FluechtlingeBriefmarke.pngWenn Hilfesuchende in den Flüchtlingsheimen angegriffen werden, beschämt es uns alle. Nicht nur, weil es beweist, dass wir die Menschen nicht effektiv schützen können. Es ist auch beängstigend, Mitmenschen unter uns zu haben, die vor solch gemeiner Gewalt nicht zurückschrecken.

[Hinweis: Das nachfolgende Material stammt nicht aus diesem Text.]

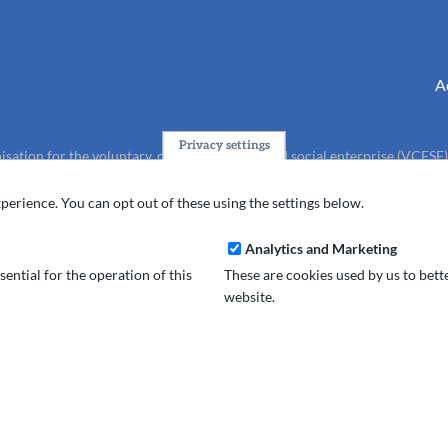
A
Privacy settings
isation for the voluntary, community, faith and social enterprise (VCFSE
charity (No.1165512).
perience. You can opt out of these using the settings below.
Analytics and Marketing
ential for the operation of this
These are cookies used by us to bet
website.
and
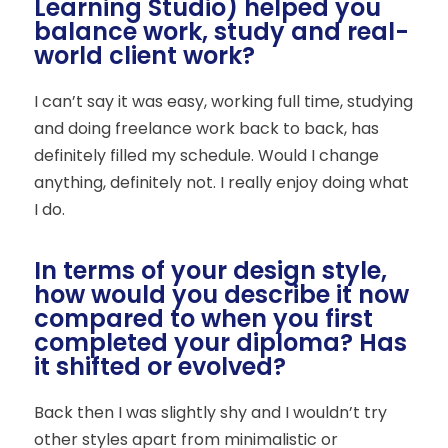
Learning Studio) helped you
balance work, study and real-
world client work?
I can’t say it was easy, working full time, studying
and doing freelance work back to back, has
definitely filled my schedule. Would I change
anything, definitely not. I really enjoy doing what
I do.
In terms of your design style,
how would you describe it now
compared to when you first
completed your diploma? Has
it shifted or evolved?
Back then I was slightly shy and I wouldn’t try
other styles apart from minimalistic or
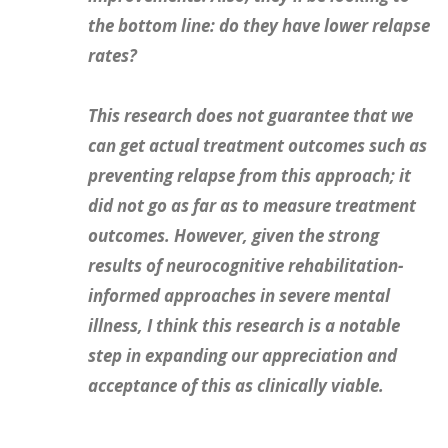
the bottom line: do they have lower relapse
rates?
This research does not guarantee that we
can get actual treatment outcomes such as
preventing relapse from this approach; it
did not go as far as to measure treatment
outcomes. However, given the strong
results of neurocognitive rehabilitation-
informed approaches in severe mental
illness, I think this research is a notable
step in expanding our appreciation and
acceptance of this as clinically viable.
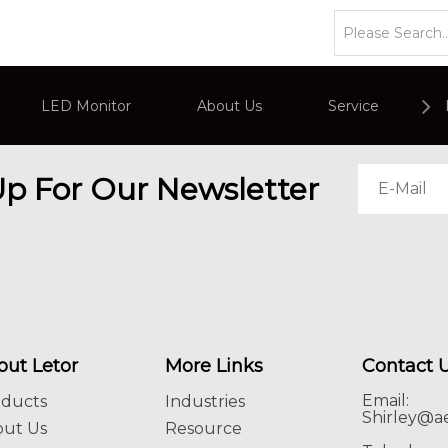
LED Monitor
About Us
Service
or
Company Overviews
PC Monitor
Up For Our Newsletter
Interactive Display
Commercial Advertising Display
out Letor
More Links
Contact 
Email:
oducts
Industries
Shirley@ae
out Us
Resource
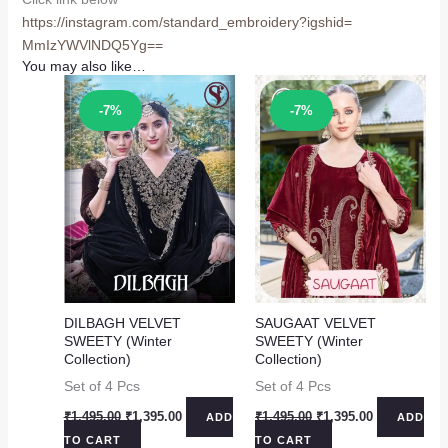
https://instagram.com/
standard_embroidery?igshid=
MmIzYWVlNDQ5Yg==
You may also like…
Sale!
Sale!
-7%
-7%
DILBAGH VELVET
SAUGAAT VELVET
SWEETY (Winter
SWEETY (Winter
Collection)
Collection)
Set of 4 Pcs
Set of 4 Pcs
Original
Current
Original
Current
₹
1,495.00
₹
1,395.00
₹
1,495.00
₹
1,395.00
ADD
ADD
price
price
price
price
TO CART
TO CART
was:
is:
was:
is:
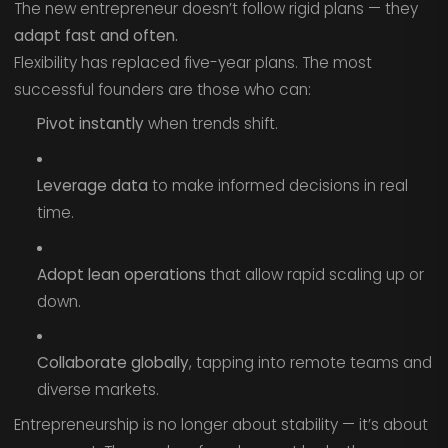
The new entrepreneur doesn’t follow rigid plans — they
adapt fast and often.
Flexibility has replaced five-year plans. The most
successful founders are those who can:
Pivot instantly
when trends shift.
Leverage data
to make informed decisions in real
time.
Adopt lean operations
that allow rapid scaling up or
down.
Collaborate globally
, tapping into remote teams and
diverse markets.
Entrepreneurship is no longer about stability — it’s about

Auch in Essen werden Menschen in den Flüchtlingsheimen immer wieder angegriffen.



Inhaltsverzeichnis

März 2014: Erneut Anschlag mit Schleuder

NRZ, 22.03.2014 Erneuter Anschlag auf Asyl-Heim

NRZ20140322-AngriffAufHeim.png

NRZ / Essen,Samstag, 22.03.2014

Erneuter Anschlag auf Asyl-Heim

Unbekannte beschossen die Notunterkunft in Frintrop zum wiederholten Mal mit Metallkugeln. Der Staatsschutz ermittelt wegen versuchter gefährlicher Körperverletzung. Die Polizei sucht dringend Zeugen


Von Jörg Maibaum

Die umstrittene Notunterkunft für Flüchtlinge in Frintrop ist zum wiederholten Male zum Ziel eines fremdenfeindlichen Anschlags geworden: Unbekannte haben am Donnerstagvormittag vermutlich mit einer Zwille Metallkugeln auf die ehemalige Walter-Pleitgen-Schule an der Straße Im Neerfeld abgefeuert.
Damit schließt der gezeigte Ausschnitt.